WHAT TO DO ▸
Set down each entry exactly as given; pictures should not appear in the copy.

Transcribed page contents
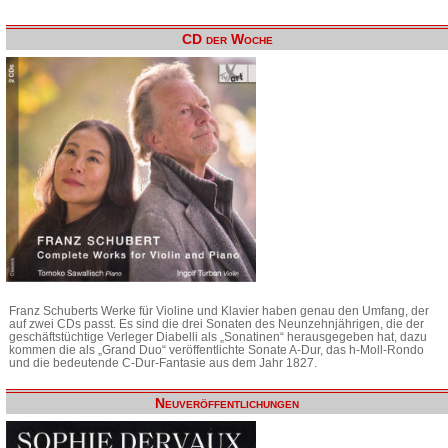
CD der Woche
Franz Schuberts Werke für Violine und Klavier haben genau den Umfang, der
auf zwei CDs passt. Es sind die drei Sonaten des Neunzehnjährigen, die der
geschäftstüchtige Verleger Diabelli als „Sonatinen“ herausgegeben hat, dazu
kommen die als „Grand Duo“ veröffentlichte Sonate A-Dur, das h-Moll-Rondo
und die bedeutende C-Dur-Fantasie aus dem Jahr 1827.
Neuveröffentlichungen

COMPLETED EXERCISE ▸
CD der Woche
Franz Schuberts Werke für Violine und Klavier haben genau den Umfang, der
auf zwei CDs passt. Es sind die drei Sonaten des Neunzehnjährigen, die der
geschäftstüchtige Verleger Diabelli als „Sonatinen“ herausgegeben hat, dazu
kommen die als „Grand Duo“ veröffentlichte Sonate A-Dur, das h-Moll-Rondo
und die bedeutende C-Dur-Fantasie aus dem Jahr 1827.
Neuveröffentlichungen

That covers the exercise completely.